> **YOUR ASSIGNMENT**
Return each line of the entries that mentions the word "Itaguaí".

> **MATERIAL FOR THIS EXERCISE**
BEGIN
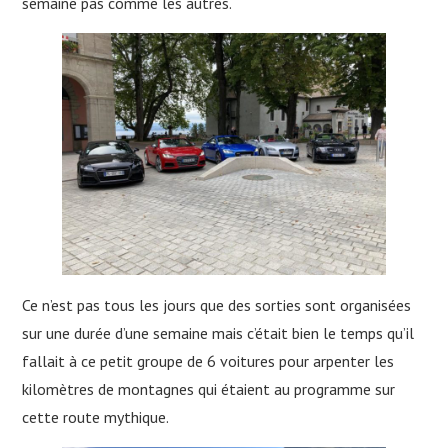
semaine pas comme les autres.
Ce n’est pas tous les jours que des sorties sont organisées
sur une durée d’une semaine mais c’était bien le temps qu’il
fallait à ce petit groupe de 6 voitures pour arpenter les
kilomètres de montagnes qui étaient au programme sur
cette route mythique.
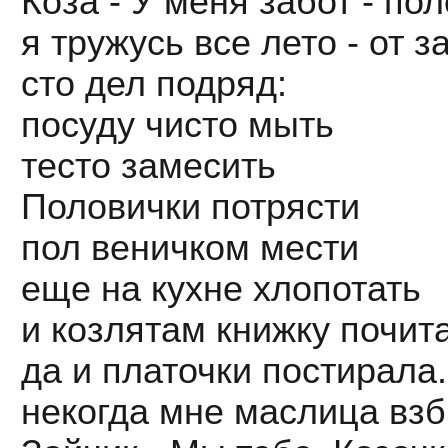
Коза - У меня забот - пол
я тружусь все лето - от з
сто дел подряд:
посуду чисто мыть
тесто замесить
Половички потрясти
пол веничком мести
еще на кухне хлопотать
и козлятам книжку почит
да и платочки постирала..
некогда мне маслица взб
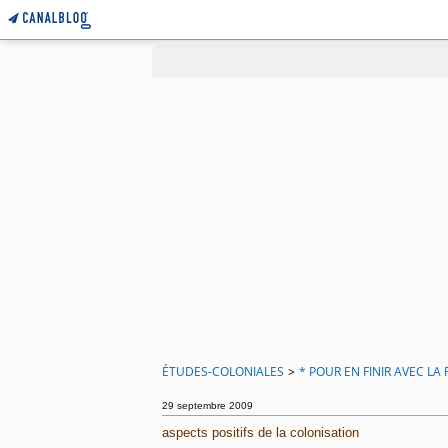
ÉTUDES-COLONIALES
>
* POUR EN FINIR AVEC L
29 septembre 2009
aspects positifs de la colonisation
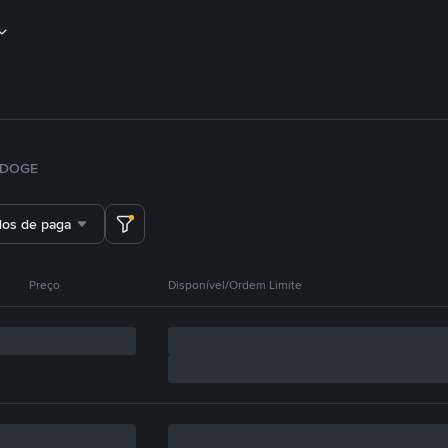
DOGE
dos de pagamento
Preço
Disponível/Ordem Limite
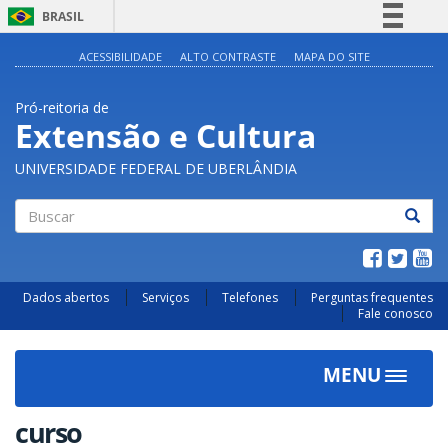
BRASIL
Simplifique!
ACESSIBILIDADE
ALTO CONTRASTE
MAPA DO SITE
Comunica BR
Pró-reitoria de
Participe
Extensão e Cultura
Acesso à informação
UNIVERSIDADE FEDERAL DE UBERLÂNDIA
Legislação
Canais
Buscar
Dados abertos
Serviços
Telefones
Perguntas frequentes
Fale conosco
MENU
Toggle
navigat
curso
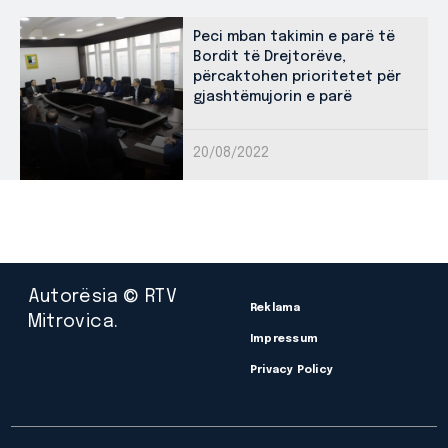
Peci mban takimin e parë të
Bordit të Drejtorëve,
përcaktohen prioritetet për
gjashtëmujorin e parë
20/08/2022
Autorësia © RTV
Reklama
Mitrovica.
Impressum
Privacy Policy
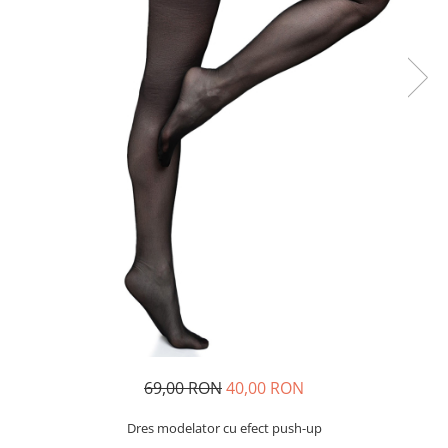
69,00 RON
40,00 RON
Dres modelator cu efect push-up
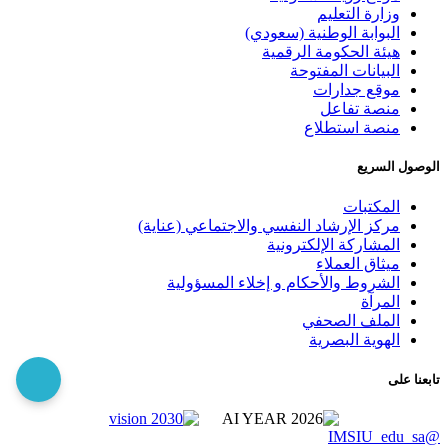
وزارة التعليم
البوابة الوطنية (سعودي)
هيئة الحكومة الرقمية
البيانات المفتوحة
موقع جدارات
منصة تفاعل
منصة استطلاع
الوصول السريع
المكتبات
مركز الإرشاد النفسي والاجتماعي (عناية)
المشاركة الإلكترونية
ميثاق العملاء
الشروط والأحكام و إخلاء المسؤولية
المرآة
الملف الصحفي
الهوية البصرية
تابعنا على
@IMSIU_edu_sa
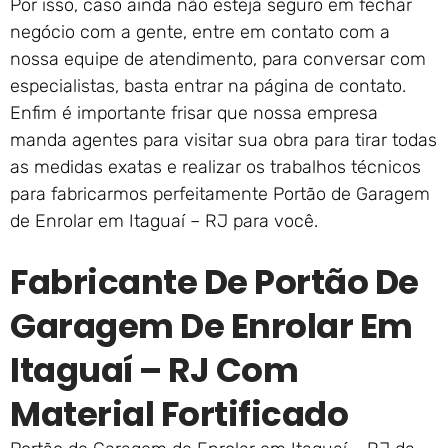
Por isso, caso ainda não esteja seguro em fechar
negócio com a gente, entre em contato com a
nossa equipe de atendimento, para conversar com
especialistas, basta entrar na página de contato.
Enfim é importante frisar que nossa empresa
manda agentes para visitar sua obra para tirar todas
as medidas exatas e realizar os trabalhos técnicos
para fabricarmos perfeitamente Portão de Garagem
de Enrolar em Itaguaí – RJ para você.
Fabricante De Portão De
Garagem De Enrolar Em
Itaguaí – RJ Com
Material Fortificado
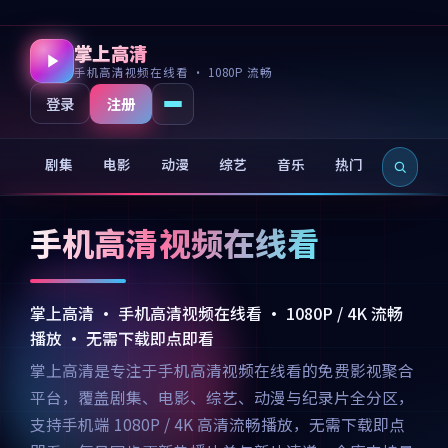
掌上高清
手机高清视频在线看 · 1080P 流畅
注册
登录
剧集
电影
动漫
综艺
音乐
热门
新片
手机高清视频在线看
掌上高清 · 手机高清视频在线看 · 1080P / 4K 流畅
播放 · 无需下载即点即看
掌上高清是专注于手机高清视频在线看的免费影视聚合
平台，覆盖剧集、电影、综艺、动漫与纪录片全分区，
支持手机端 1080P / 4K 高清流畅播放，无需下载即点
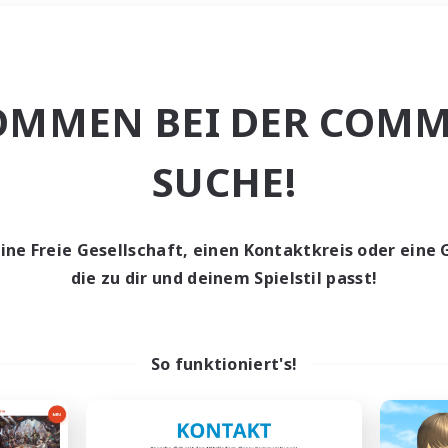
Wochenende
＃Studentenfreun
OMMEN BEI DER COMM
SUCHE!
eine Freie Gesellschaft, einen Kontaktkreis oder eine 
0 Gesuche
die zu dir und deinem Spielstil passt!
den keine Gesuche ge
So funktioniert's!
t aufgeben! Versuche es mit anderen Suchfil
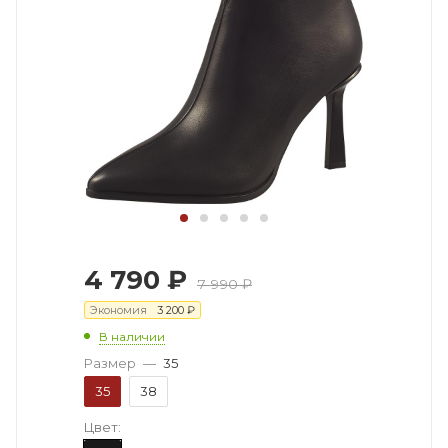
4 790
₽
7 990
₽
Экономия
3 200
₽
В наличии
Размер
—
35
35
38
Цвет:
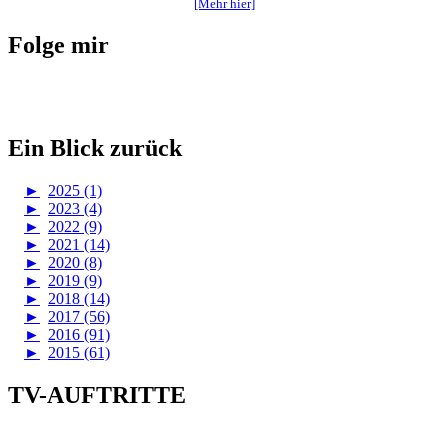
[Mehr hier]
Folge mir
Ein Blick zurück
►
2025 (1)
►
2023 (4)
►
2022 (9)
►
2021 (14)
►
2020 (8)
►
2019 (9)
►
2018 (14)
►
2017 (56)
►
2016 (91)
►
2015 (61)
TV-AUFTRITTE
END
> **THE COMPLETED TASK**
de Enrolar em Itaguaí – RJ para você.
Itaguaí – RJ Com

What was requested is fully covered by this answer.